[[ Given entries, beginning ]]
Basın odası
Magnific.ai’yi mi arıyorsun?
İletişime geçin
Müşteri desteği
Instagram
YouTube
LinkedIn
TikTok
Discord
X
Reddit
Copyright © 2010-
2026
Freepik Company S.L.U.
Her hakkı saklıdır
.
[[ Given entries, end ]]
Task objective -> Every line of the material above is to be copied exactly.

Output of the exercise ->
Basın odası
Magnific.ai’yi mi arıyorsun?
İletişime geçin
Müşteri desteği
Instagram
YouTube
LinkedIn
TikTok
Discord
X
Reddit
Copyright © 2010-
2026
Freepik Company S.L.U.
Her hakkı saklıdır
.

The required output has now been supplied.